Statistical analysis

Continuous variables were expressed as mean and standard deviation, according to normality of data distribution verified by the Kolmogorov-Smirnov test, and compared using the unpaired Student’s t-test. Categorical variables were expressed as proportions and compared by Pearson chi-square test. The combined effect of predictive variables on the response variable was assessed using multiple logistic regression models with adjusted odds ratio (OR). The variables that showed a trend for an association (p<0.2) in the bivariate analysis were added in the regression model, and those with statistically significance association (p< 0.05) were maintained in the model. The final multiple logistic regression model was adjusted using the Enter model. The Hosmer–Lemeshow test, a statistical test for goodness of fit for logistic regression models, showed that the final model was adequate to explain the response variable. The variance inflation factor (VIF) was used to assess multicollinearity among the independent variables, and a VIF cutoff of 4 was adopted to identify multicollinearity. However, the test did not detect multicollinearity among the variables studied. A significance level of 5% was set for all the statistical tests.

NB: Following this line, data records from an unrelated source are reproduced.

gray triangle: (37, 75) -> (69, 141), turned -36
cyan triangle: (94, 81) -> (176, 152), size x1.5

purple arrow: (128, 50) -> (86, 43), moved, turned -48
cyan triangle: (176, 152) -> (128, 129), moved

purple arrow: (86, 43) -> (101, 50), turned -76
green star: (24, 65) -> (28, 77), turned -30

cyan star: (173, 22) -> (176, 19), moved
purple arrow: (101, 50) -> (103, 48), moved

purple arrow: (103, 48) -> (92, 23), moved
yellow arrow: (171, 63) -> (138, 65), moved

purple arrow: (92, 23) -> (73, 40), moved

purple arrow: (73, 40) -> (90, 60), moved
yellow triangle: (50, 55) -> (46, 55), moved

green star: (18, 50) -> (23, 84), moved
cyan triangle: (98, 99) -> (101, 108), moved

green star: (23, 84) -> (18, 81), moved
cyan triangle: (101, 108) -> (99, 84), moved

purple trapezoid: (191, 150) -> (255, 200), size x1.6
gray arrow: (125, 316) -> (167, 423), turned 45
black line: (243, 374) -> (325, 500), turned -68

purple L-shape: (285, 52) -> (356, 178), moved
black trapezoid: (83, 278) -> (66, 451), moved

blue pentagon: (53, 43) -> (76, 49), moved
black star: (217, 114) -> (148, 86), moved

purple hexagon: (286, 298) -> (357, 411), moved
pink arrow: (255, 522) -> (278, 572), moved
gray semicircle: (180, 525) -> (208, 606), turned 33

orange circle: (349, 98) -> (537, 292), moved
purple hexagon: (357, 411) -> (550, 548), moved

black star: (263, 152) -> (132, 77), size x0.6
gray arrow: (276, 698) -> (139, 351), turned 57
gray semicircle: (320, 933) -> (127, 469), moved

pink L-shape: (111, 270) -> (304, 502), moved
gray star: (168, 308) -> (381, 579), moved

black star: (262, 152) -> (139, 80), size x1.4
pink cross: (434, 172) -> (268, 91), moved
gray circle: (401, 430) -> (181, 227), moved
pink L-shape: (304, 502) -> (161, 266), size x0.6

Data were analyzed using the R-Project software, version 3.0.2, and the Statistical Package for the Social Science (SPSS), version 20.0.

Results

A total of 81 patients admitted for compensated HF or recent AMI were included in the study. Clinical and demographic characteristics of patients are described in Table 1. Mean age of patients was 67.02 ± 14.97 years, and 43 patients (53.1%) were men. The diagnosis of decompensated HF was more common in patients with previous heart disease, and SAH was the most common comorbidity.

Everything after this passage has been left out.